Nelle zone ad alto rischio di eventi naturali come quelli citati nel titolo, tipo i Campi Flegrei per intenderci, la questione dell’aumento di insetti è un tema che non ha un legame diretto e scientificamente provato con l’attività sismica o bradisismica.
Il legame tra insetti e zone a rischio sismico o bradisismico è comunque possibile analizzarlo, con le diverse notizie trovate in rete, sotto diverse prospettive.
Legame tra insetti e attività sismica/bradisismica: mito o realtà?
Mito: l’idea che gli animali (inclusi gli insetti) possano “sentire” l’arrivo di un terremoto è una credenza popolare (senza avvalorati scientifici) molto diffusa. Esistono aneddoti di comportamenti anomali di animali prima di eventi sismici.
Realtà (scientifica): ad oggi, non esiste alcuna prova scientifica robusta e riconosciuta che dimostri una correlazione diretta tra l’aumento o il comportamento anomalo di insetti specifici e l’imminenza di un terremoto o di un’attività bradisismica. Gli studi condotti in questo campo sono complessi e non hanno prodotto risultati conclusivi che possano essere usati come indicatori affidabili.
Possibili spiegazioni alternative per comportamenti anomali, compreso gli insetti: se si osservano comportamenti insoliti negli animali prima di un evento sismico, potrebbero esserci altre spiegazioni, vediamo quali.

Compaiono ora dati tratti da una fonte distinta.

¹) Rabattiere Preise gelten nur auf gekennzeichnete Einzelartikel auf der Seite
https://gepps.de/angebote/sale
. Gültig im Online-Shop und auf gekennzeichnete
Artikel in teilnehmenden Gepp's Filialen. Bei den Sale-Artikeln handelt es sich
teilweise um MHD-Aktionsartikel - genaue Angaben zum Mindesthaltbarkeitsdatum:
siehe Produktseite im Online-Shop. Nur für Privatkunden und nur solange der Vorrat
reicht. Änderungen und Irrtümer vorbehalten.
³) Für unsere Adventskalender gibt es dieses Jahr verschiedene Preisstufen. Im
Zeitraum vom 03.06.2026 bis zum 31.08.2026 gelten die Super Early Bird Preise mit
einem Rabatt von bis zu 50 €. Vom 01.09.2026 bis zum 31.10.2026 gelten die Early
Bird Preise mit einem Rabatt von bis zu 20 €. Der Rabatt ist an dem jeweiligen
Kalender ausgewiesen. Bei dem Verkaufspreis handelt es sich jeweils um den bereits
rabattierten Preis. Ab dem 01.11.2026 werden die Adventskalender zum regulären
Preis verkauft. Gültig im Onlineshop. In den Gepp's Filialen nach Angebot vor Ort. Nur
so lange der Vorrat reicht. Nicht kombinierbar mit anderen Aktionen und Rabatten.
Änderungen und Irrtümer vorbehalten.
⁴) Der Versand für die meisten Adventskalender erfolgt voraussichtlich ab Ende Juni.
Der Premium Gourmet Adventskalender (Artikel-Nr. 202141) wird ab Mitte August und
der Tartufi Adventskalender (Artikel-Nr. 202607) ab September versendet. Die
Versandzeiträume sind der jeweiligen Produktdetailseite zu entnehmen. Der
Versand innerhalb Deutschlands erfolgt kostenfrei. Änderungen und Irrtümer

Percezione di piccole vibrazioni: gli animali sono spesso più sensibili alle vibrazioni del terreno rispetto all’uomo. Piccole scosse o micro-tremori premonitori (che non sono percepibili dall’uomo) potrebbero essere avvertiti da alcuni animali.
Cambiamenti ambientali: variazioni minime nella composizione dei gas del suolo, nell’umidità o nella temperatura, che possono verificarsi prima di un terremoto, potrebbero influenzare il comportamento di alcuni organismi. Tuttavia, la scala di questi cambiamenti e il loro impatto sugli insetti non sono ben definiti.
Maggiore attenzione agli insetti nei Campi Flegrei: cosa potrebbe significare?
Se hai notato un aumento di insetti nei Campi Flegrei, le cause più probabili sono legate a fattori ambientali e stagionali, e non all’attività vulcanica o sismica. Ecco alcuni aspetti da considerare:
Clima e stagionalità: le popolazioni di insetti sono fortemente influenzate dalla temperatura, dall’umidità e dalla disponibilità di cibo. Periodi particolarmente caldi, umidi o piovosi possono favorire la proliferazione di alcune specie.
Aree urbane/rurali: la vicinanza a zone verdi, a corpi d’acqua, o la presenza di rifiuti organici possono attrarre diverse specie di insetti.
Specie invasive: l’introduzione di nuove specie di insetti (spesso veicolate dal commercio o dai viaggi) può portare a un aumento improvviso di popolazioni che trovano un habitat favorevole.
Fattori locali: lavori di scavo, modifiche ambientali, o la presenza di specifiche colture possono influenzare la presenza di insetti in una determinata area.
In conclusione, da quanto letto in rete, potremo dedurre che non c’è motivo di pensare che nelle zone ad alto rischio sismico/bradisismico come i Campi Flegrei, sia necessario prestare “maggiore attenzione” agli insetti in relazione all’attività geologica. La scienza attuale non supporta questa correlazione.
Qualsiasi variazione nella popolazione di insetti è molto più probabile che sia legata a fattori ambientali, climatici o antropici che non hanno nulla a che fare con il bradisismo o i terremoti. Se hai notato un aumento di insetti che ti preoccupa, ti consiglierei di consultare un esperto di entomologia o le autorità sanitarie locali per capire le cause e le eventuali misure da adottare.
Speriamo vi abbia fatto piacere leggere quest’articolo su Il legame tra insetti e zone a rischio sismico o bradisismico.